Secondary The Oxford Cognitive Screen (OCS) A recommended brief cognitive assessment for stroke (Quinn, Elliott, and Langhorne, 2018). Includes ten tasks assessing executive function, attention, language, memory, number processing and praxis (Demeyere et al., 2016; Demeyere et al., 2015). The OCS will also be used as a descriptive tool for the cognitive profile of the sample.
Naming (max score 4) Semantics (3) Orientation (4) Visual Field (4) Sentence Reading (15) Number Writing (3) Calculation (4) Hearts (50) Space Asymmetry (less than -2 = right egocentric neglect. more than 3 = left neglect) Object Asymmetry (ess than -1 = right allocentric neglect. more than = left neglect) Imitation (12) Verbal Recall / Recognition (4) Episodic Recognition (4) Executive Score (-1)
Lower scores indicate greater cognitive impairment with the exception of the executive score and asymmetry tests. Higher executive score indicates greater cognitive impairment. Asymmetry scores are as above.
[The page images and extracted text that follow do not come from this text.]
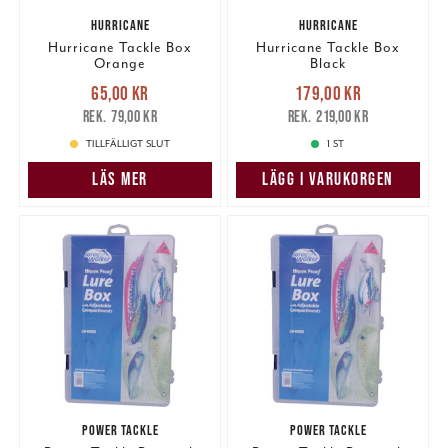
HURRICANE
HURRICANE
Hurricane Tackle Box
Hurricane Tackle Box
Orange
Black
Nuvarande pris
:
Nuvarande pris
:
65,00 kr
179,00 kr
65,00 kr
Tidigare pris
:
179,00 kr
Tidigare pris
:
79,00 kr
219,00 kr
79,00 kr
219,00 kr
TILLFÄLLIGT SLUT
1 ST
LÄS MER
LÄGG I VARUKORGEN
POWER TACKLE
POWER TACKLE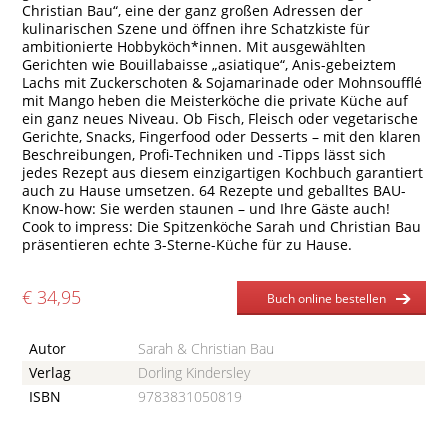
Christian Bau“, eine der ganz großen Adressen der
kulinarischen Szene und öffnen ihre Schatzkiste für
ambitionierte Hobbyköch*innen. Mit ausgewählten
Gerichten wie Bouillabaisse „asiatique“, Anis-gebeiztem
Lachs mit Zuckerschoten & Sojamarinade oder Mohnsoufflé
mit Mango heben die Meisterköche die private Küche auf
ein ganz neues Niveau. Ob Fisch, Fleisch oder vegetarische
Gerichte, Snacks, Fingerfood oder Desserts – mit den klaren
Beschreibungen, Profi-Techniken und -Tipps lässt sich
jedes Rezept aus diesem einzigartigen Kochbuch garantiert
auch zu Hause umsetzen. 64 Rezepte und geballtes BAU-
Know-how: Sie werden staunen – und Ihre Gäste auch!
Cook to impress: Die Spitzenköche Sarah und Christian Bau
präsentieren echte 3-Sterne-Küche für zu Hause.
€ 34,95
Buch online bestellen
Autor
Sarah & Christian Bau
Verlag
Dorling Kindersley
ISBN
9783831050819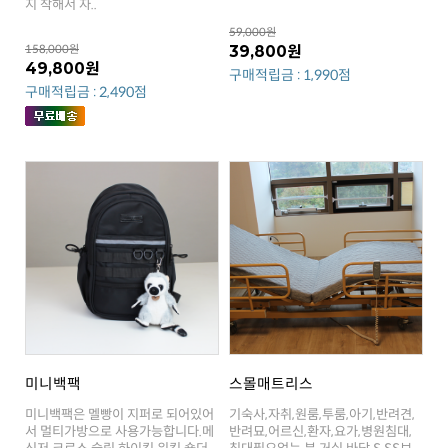
지 착해서 자..
59,000원
158,000원
39,800원
49,800원
구매적립금 : 1,990점
구매적립금 : 2,490점
미니백팩
스몰매트리스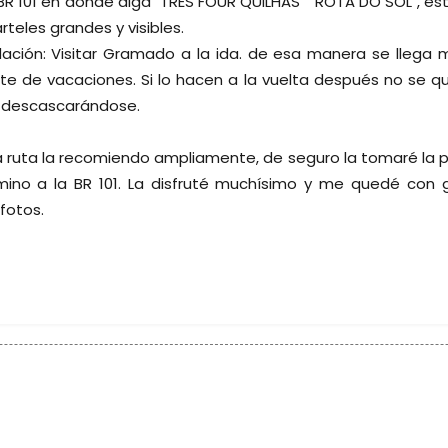
 BR 101 en donde diga "TRES FOUR QUILHAS" "ROTA DO SOL", e
rteles grandes y visibles.
ación: Visitar Gramado a la ida. de esa manera se llega
te de vacaciones. Si lo hacen a la vuelta después no se qu
 descascarándose.
 ruta la recomiendo ampliamente, de seguro la tomaré la p
ino a la BR 101. La disfruté muchísimo y me quedé con
fotos.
Baseline time one; Post-intervention (a minimum of four to eight weeks to a maximum of 15-weeks from end of baseline).
Secondary World Health Organisation Quality of Life Scale (WHOQOL-BREF) A shorter, easier to administer version of the WHO-QOL and has been validated for use in stroke (Martini, Ningrum, Abdul-Mumin and Yi-Li, 2022). It is a 26-item self-report questionnaire measuring physical, psychosocial, and environmental QoL, overall QoL and health - based on the last two weeks. Raw scores are rated between 1 and 5. Maximum transformed score = 100. Higher scores indicate higher quality of life. Baseline time one; Post-intervention (a minimum of four to eight weeks to a maximum of 15-weeks from end of baseline).
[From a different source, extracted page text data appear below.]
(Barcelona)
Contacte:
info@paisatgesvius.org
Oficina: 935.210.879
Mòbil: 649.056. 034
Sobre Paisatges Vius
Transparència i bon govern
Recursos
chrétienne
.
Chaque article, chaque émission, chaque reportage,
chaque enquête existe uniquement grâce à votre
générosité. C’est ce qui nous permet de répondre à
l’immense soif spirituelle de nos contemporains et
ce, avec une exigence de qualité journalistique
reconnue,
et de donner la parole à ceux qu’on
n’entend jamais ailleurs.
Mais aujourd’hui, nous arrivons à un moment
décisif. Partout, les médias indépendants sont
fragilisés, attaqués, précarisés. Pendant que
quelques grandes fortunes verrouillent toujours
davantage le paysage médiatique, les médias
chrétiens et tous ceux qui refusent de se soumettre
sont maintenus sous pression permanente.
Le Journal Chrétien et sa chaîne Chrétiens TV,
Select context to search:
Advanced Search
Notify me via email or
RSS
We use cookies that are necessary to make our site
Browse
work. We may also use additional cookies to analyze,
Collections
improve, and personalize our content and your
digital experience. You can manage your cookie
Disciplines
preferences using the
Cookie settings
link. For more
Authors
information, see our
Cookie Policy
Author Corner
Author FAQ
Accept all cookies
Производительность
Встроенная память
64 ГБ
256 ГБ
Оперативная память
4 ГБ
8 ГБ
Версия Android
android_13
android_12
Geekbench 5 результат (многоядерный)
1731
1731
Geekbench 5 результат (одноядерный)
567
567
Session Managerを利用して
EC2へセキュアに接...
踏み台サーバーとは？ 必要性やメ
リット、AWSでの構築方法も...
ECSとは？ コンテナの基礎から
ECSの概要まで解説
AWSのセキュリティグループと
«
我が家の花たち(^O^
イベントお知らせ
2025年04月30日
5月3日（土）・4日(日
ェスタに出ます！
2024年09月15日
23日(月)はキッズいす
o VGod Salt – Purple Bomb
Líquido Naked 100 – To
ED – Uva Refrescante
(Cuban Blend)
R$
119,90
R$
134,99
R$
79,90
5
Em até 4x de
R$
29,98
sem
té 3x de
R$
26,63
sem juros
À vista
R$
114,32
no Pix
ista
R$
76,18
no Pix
Secondary Focus of Attention Rating Scale This will be used as a manipulation check to ascertain if the ATT is working as it aims to. It includes a 7-point rating scale to measure the change from an internal to external focus of attention (Wells, 2009). Lower scores indicate an external focus of attention. Higher scores indicate an internal focus of attention. Weekly during intervention (across a minimum of four to eight weeks to a maximum of 15-weeks).
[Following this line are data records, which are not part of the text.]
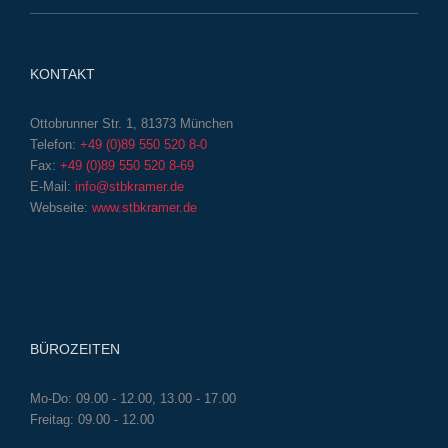
KONTAKT
Ottobrunner Str. 1, 81373 München
Telefon:
+49 (0)89 550 520 8-0
Fax:
+49 (0)89 550 520 8-69
E-Mail:
info@stbkramer.de
Webseite:
www.stbkramer.de
BÜROZEITEN
Mo-Do: 09.00 - 12.00, 13.00 - 17.00
Freitag: 09.00 - 12.00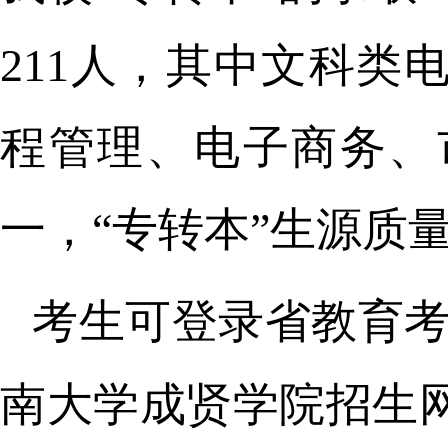
211人，其中文科
程管理、电子商务、
一，“专转本”生源质
考生可登录省教育
南大学成贤学院招生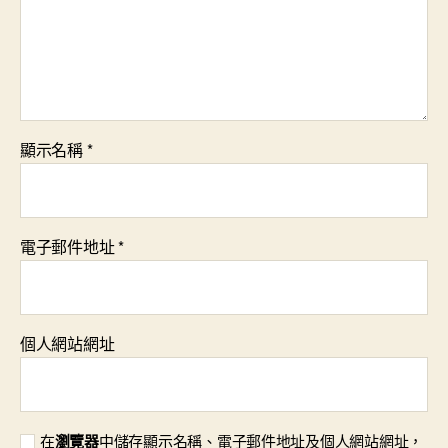
顯示名稱
*
電子郵件地址
*
個人網站網址
在
瀏覽器
中儲存顯示名稱、電子郵件地址及個人網站網址，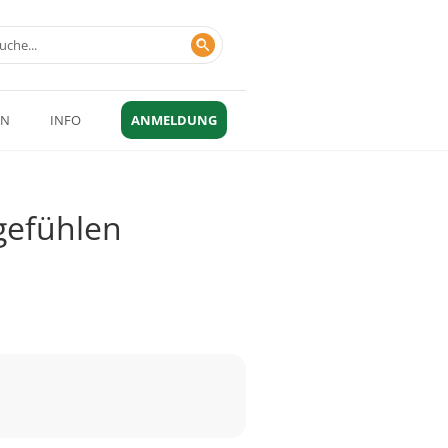
EN
INFO
ANMELDUNG
gefühlen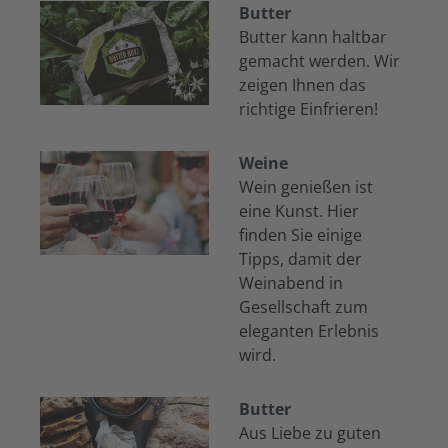
Butter
Butter kann haltbar
gemacht werden. Wir
zeigen Ihnen das
richtige Einfrieren!
Weine
Wein genießen ist
eine Kunst. Hier
finden Sie einige
Tipps, damit der
Weinabend in
Gesellschaft zum
eleganten Erlebnis
wird.
Butter
Aus Liebe zu guten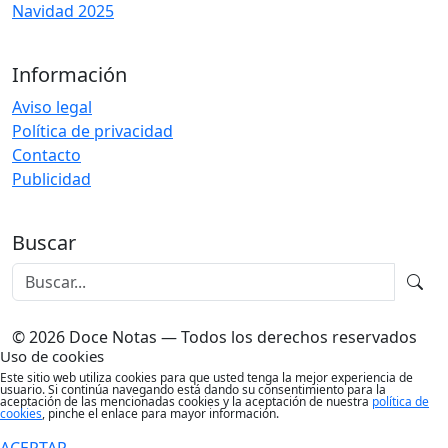
Navidad 2025
Información
Aviso legal
Política de privacidad
Contacto
Publicidad
Buscar
© 2026 Doce Notas — Todos los derechos reservados
Uso de cookies
Este sitio web utiliza cookies para que usted tenga la mejor experiencia de
usuario. Si continúa navegando está dando su consentimiento para la
aceptación de las mencionadas cookies y la aceptación de nuestra
política de
cookies
, pinche el enlace para mayor información.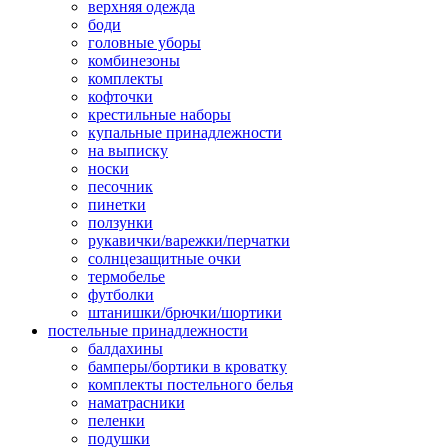
верхняя одежда
боди
головные уборы
комбинезоны
комплекты
кофточки
крестильные наборы
купальные принадлежности
на выписку
носки
песочник
пинетки
ползунки
рукавички/варежки/перчатки
солнцезащитные очки
термобелье
футболки
штанишки/брючки/шортики
постельные принадлежности
балдахины
бамперы/бортики в кроватку
комплекты постельного белья
наматрасники
пеленки
подушки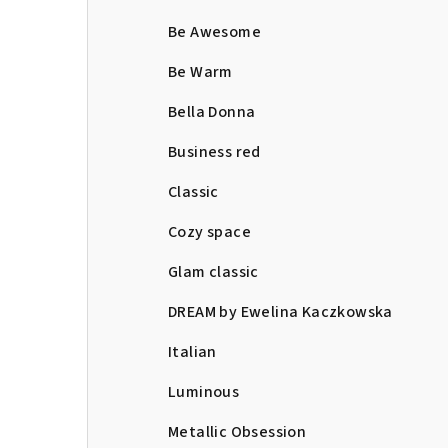
Be Awesome
Be Warm
Bella Donna
Business red
Classic
Cozy space
Glam classic
DREAM by Ewelina Kaczkowska
Italian
Luminous
Metallic Obsession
Secondary The Testing Emotionalism after Recent Stroke Questionnaire (TEARS-Q) A self-report questionnaire to identify stroke survivors experiencing sudden onset crying. It has been psychometrically validated (Broomfield et al., 2021). Maximum score = 16. Higher scores indicate higher probability of post stroke emotionalism. Screening appointment and post-intervention (ie., a minimum of four to eight weeks to a maximum of 15-weeks from end of baseline).